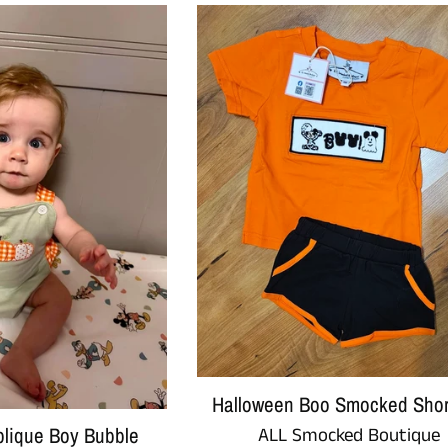
Halloween Boo Smocked Shor
lique Boy Bubble
ALL Smocked Boutique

Assigned task >> Only the pictures stay behind; everything else in the data above is to be retyped exactly.

Output >>
Halloween Boo Smocked Shor
lique Boy Bubble
ALL Smocked Boutique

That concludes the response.